Potash Corp. of Saskatchewan Inc. (POT US) and Agrium Inc. (AGU US) are in talks to merge their companies amid falling fertilizer prices due to oversupply and weak farmer demand. With worldwide potash production hitting 52 million MT in 2015 and demand at only 35.5 million MT consolidation was expected in the fertilizer production sector. With Potash and The Mosaic Company (MOS US) combining for over 45 million MT of capacity themselves, Potash needed to increase both economies of scale and find new distribution outlets. Merging with Agrium would allow the two companies to close less efficient plants, increase production and margins at remaining plants and expand their customer base (Agrium has 17% penetration in the U.S. market).
Unfortunately, since the new industry behemoth would control over 40% of the North American potash, phosphate and nitrogen production capacity the deal will probably become a target of U.S. antitrust regulators. Canada’s Competition Bureau would also have to review the deal, but at least it would not have foreign acquisition objections as it did in Australia’s BHP’s attempt to takeover Potash in 2010. The combined companies will probably have to sell off some of their production capacity in order to quell regulators antitrust fears.
Potash is up $1.86, or 12%, and Agrium is up $6.23, or 7% on the news of the potential merger. Potash has a slightly larger market cap than Agrium, $15.1 billion vs. $13.2 billion, and more than twice the short interest of Agrium, $885 million vs. $438 million. Short selling in Potash has increased by $161 million, or 22%, this past week while short selling in Agrium is up only $20 million, or 5%.
After averaging $376 million last year and starting the year at $269 million, Potash short interest is up 229% in 2016 to $885 million. Potash short interest has been growing steadily throughout the year with balances up $134 million in the 1st quarter, $277 million in the 2nd quarter and $205 so far in the 3rd quarter. The S3 Velocity Indicator, a measure of the real-time change in shorting activity, has been trending upward at a steady rate throughout the year indicating short selling momentum in Potash has had a steady influence on its stock price all year long. Agrium however, after averaging $341 million of short interest in 2015, decreased $77 in the 1st quarter, rose only $28 million in the 2nd quarter but increased $141 million so far in the 3rd quarter. Short selling momentum, as seen in the S3 Velocity Indicator, has ramped up since the beginning of July.

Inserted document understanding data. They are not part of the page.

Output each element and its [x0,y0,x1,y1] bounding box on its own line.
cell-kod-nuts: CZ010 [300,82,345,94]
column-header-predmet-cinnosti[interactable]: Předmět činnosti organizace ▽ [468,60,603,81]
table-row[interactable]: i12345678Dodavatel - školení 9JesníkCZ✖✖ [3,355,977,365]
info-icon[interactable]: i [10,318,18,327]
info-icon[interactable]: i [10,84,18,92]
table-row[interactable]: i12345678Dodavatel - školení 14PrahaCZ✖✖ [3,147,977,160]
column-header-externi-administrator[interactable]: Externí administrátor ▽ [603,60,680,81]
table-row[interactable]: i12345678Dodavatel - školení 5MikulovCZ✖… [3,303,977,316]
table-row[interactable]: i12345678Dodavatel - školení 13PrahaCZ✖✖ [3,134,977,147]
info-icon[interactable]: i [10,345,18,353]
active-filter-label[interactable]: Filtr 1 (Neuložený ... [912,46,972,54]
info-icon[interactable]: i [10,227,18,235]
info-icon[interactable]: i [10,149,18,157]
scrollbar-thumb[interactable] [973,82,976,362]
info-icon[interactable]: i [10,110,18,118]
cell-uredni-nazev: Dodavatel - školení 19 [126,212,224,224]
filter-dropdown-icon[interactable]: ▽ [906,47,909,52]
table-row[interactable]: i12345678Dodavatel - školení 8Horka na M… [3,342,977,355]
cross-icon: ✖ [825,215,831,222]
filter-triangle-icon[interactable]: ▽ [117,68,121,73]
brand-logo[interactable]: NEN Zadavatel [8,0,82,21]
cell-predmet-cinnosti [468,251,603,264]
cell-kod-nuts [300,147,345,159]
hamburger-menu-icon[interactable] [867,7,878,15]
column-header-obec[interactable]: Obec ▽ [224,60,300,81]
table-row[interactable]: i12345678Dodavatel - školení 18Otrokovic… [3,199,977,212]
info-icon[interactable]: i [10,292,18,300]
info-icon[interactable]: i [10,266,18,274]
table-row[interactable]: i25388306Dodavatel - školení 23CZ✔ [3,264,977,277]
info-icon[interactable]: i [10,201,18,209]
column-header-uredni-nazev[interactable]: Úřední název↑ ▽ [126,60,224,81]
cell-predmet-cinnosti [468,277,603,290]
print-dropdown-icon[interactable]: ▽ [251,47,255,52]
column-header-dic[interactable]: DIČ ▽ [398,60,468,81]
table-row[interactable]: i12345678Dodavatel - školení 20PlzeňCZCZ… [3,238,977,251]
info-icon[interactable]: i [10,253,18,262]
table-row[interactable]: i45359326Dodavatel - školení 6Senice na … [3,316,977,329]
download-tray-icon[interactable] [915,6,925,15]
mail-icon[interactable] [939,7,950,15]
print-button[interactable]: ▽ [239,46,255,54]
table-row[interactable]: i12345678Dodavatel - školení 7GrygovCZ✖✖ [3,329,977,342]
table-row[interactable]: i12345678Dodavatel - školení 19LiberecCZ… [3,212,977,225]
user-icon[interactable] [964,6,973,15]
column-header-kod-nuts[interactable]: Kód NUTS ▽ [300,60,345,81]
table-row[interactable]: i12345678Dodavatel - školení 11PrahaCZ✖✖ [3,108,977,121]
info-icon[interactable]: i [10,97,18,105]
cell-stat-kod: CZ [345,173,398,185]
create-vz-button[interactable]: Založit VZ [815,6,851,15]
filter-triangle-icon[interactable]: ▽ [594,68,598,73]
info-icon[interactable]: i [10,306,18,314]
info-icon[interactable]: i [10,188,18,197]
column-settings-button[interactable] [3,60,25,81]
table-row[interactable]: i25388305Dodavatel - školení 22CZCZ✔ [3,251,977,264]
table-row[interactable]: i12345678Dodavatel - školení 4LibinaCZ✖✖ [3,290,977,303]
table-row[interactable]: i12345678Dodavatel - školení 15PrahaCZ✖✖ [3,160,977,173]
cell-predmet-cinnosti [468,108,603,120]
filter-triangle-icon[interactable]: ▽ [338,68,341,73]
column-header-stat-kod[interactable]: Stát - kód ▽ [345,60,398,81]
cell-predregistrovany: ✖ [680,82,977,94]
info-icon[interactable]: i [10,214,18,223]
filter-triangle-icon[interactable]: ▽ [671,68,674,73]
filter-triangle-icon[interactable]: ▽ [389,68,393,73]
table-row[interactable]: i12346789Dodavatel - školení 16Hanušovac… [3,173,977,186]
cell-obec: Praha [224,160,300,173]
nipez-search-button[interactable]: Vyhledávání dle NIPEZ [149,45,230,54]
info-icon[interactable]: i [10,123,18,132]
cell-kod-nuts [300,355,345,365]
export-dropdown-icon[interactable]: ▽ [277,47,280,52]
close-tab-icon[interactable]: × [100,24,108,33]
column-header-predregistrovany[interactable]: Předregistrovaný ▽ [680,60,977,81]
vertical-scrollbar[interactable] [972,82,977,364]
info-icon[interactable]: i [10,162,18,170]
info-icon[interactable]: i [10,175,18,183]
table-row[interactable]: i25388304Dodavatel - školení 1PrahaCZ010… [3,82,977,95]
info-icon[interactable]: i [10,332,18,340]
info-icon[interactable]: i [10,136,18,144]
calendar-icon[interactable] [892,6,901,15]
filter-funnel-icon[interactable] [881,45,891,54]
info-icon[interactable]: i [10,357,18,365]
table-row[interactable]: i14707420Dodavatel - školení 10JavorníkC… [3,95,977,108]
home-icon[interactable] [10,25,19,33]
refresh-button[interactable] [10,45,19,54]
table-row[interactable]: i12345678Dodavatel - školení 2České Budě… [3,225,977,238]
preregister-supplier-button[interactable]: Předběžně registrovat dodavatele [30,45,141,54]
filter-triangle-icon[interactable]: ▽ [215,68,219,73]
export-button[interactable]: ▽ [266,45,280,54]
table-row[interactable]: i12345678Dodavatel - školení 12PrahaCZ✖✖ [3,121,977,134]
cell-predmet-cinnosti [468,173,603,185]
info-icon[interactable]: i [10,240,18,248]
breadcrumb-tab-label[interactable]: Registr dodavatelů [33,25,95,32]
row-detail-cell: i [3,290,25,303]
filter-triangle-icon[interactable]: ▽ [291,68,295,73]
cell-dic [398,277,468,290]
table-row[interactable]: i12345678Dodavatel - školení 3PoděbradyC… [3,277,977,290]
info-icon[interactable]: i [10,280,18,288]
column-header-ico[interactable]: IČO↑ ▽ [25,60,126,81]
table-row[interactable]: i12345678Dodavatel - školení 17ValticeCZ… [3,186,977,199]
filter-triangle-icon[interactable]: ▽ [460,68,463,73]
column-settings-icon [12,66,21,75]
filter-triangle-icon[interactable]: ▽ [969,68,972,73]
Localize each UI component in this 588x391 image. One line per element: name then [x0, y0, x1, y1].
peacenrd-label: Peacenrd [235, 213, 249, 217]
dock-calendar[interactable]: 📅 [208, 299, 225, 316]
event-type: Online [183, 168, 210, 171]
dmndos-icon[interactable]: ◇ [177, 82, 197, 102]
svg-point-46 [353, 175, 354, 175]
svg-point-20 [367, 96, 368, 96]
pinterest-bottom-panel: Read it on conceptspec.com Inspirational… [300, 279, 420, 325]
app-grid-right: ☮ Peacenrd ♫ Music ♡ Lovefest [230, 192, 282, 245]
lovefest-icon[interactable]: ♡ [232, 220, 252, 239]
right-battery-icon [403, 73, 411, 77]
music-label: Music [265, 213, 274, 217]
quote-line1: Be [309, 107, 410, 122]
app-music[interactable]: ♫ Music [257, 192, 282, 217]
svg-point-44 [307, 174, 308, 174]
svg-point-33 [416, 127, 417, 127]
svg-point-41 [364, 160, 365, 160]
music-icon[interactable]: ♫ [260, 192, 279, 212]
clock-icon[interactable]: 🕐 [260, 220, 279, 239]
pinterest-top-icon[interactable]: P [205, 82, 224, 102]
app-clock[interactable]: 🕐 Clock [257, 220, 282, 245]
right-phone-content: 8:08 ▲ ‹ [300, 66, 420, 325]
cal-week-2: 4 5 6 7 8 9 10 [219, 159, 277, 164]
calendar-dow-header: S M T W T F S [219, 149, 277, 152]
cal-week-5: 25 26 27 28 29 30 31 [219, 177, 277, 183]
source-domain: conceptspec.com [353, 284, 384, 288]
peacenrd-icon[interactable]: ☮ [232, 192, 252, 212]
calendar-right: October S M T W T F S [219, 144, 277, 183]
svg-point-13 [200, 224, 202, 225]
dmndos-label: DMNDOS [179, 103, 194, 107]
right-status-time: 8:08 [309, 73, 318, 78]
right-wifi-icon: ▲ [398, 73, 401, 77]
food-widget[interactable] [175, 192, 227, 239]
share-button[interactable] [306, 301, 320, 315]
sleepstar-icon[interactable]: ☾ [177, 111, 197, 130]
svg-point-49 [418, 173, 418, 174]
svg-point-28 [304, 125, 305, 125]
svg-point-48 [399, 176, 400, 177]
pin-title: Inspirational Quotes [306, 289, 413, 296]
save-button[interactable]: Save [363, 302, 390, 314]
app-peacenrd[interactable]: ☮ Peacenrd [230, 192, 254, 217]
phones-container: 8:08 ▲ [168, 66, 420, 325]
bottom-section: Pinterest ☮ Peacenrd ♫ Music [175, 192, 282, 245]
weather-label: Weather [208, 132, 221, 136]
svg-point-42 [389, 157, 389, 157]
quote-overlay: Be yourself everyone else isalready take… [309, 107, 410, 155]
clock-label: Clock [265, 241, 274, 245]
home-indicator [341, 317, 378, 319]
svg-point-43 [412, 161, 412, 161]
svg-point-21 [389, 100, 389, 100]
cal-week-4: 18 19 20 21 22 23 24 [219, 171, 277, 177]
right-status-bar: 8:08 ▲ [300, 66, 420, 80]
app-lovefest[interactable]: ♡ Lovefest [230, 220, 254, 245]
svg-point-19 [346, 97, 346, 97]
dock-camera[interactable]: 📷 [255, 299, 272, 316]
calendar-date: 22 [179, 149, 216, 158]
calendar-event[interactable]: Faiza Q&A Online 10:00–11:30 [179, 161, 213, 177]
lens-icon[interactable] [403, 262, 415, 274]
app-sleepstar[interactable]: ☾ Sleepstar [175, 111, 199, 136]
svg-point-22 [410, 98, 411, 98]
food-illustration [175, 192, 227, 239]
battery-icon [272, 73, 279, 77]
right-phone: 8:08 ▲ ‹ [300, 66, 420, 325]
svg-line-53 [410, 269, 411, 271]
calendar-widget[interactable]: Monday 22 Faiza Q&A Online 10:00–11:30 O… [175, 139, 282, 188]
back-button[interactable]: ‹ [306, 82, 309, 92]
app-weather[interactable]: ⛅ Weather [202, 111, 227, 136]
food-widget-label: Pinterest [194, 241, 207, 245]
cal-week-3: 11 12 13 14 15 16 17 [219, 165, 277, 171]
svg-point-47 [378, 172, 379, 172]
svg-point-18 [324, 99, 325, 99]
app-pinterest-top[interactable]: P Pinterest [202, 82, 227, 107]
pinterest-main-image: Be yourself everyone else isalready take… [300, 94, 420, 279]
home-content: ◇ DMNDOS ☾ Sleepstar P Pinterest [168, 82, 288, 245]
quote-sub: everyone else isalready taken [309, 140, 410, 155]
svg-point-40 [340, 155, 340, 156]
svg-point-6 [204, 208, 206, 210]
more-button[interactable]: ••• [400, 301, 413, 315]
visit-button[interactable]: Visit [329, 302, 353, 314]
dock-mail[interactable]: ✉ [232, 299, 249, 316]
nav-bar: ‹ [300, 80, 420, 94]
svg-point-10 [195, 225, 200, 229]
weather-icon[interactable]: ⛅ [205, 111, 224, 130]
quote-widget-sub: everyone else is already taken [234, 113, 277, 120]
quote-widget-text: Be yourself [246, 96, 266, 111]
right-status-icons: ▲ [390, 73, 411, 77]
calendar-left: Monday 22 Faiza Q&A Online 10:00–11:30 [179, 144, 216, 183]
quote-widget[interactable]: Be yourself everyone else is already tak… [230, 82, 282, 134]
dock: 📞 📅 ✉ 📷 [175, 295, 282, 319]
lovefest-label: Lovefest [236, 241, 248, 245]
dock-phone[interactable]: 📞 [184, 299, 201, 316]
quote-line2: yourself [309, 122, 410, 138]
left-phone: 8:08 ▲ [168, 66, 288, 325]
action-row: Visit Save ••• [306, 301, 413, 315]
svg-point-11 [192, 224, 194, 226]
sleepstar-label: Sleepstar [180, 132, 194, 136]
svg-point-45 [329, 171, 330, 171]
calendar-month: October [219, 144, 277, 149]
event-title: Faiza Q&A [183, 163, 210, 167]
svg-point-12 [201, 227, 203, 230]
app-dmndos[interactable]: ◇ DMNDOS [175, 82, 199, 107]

While short interest in both these stocks saw increased activity in the last quarter, we have seen a lull since the potential merger was announced. An increase or decrease in shorting activity over the next week or two will be a good indication of how high the antitrust hurdles are before this deal can be finalized and whether the deal remains a “merger of equals” or a premium would need to be added to one side of the deal.